About this task -
Filter the entries that follow, copying every line in which the word "WaterStop" appears.

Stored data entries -
Segment Open
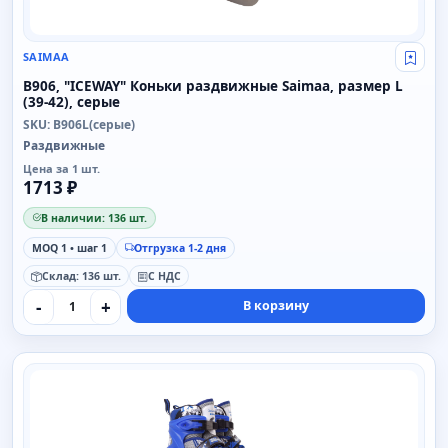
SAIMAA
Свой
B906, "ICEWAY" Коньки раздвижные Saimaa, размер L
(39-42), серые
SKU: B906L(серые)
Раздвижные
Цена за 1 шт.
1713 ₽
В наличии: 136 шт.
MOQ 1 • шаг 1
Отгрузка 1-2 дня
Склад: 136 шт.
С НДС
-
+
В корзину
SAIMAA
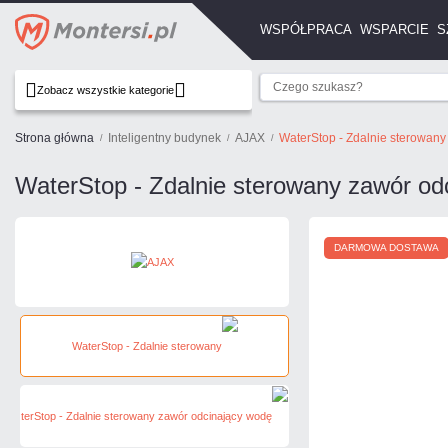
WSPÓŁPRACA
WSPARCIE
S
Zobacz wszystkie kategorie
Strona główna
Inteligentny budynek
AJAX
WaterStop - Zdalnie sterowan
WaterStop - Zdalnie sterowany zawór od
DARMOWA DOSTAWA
Segment Closed
Segment Open
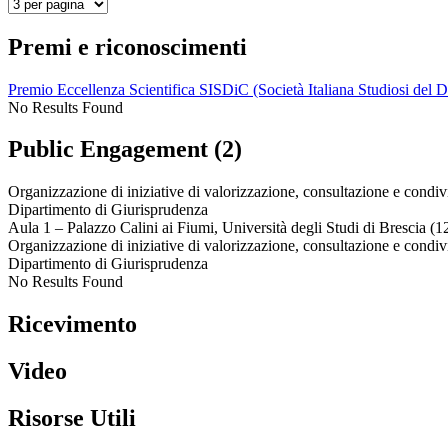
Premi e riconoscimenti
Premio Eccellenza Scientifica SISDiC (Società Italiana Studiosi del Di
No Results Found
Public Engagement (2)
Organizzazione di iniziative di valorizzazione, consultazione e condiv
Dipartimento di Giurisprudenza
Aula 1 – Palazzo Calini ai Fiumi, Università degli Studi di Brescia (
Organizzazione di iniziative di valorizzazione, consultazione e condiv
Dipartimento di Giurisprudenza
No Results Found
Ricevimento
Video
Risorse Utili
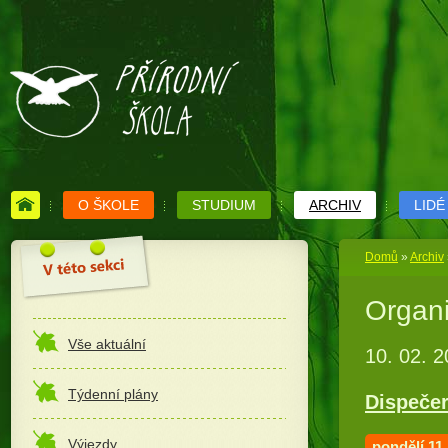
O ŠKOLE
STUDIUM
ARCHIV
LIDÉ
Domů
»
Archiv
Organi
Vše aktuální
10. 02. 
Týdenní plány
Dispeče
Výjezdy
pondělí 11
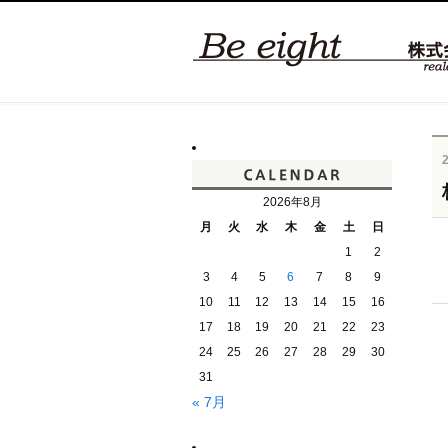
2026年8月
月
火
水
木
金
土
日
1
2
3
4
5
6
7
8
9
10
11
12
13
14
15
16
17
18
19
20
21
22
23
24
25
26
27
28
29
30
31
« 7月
Segment Closed
Segment Open
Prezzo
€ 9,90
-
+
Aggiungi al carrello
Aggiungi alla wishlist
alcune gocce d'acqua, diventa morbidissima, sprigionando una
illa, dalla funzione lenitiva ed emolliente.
Segment Closed
Reply to the task -
WaterStop - Zdalnie sterowan
WaterStop - Zdalnie sterowany zawór od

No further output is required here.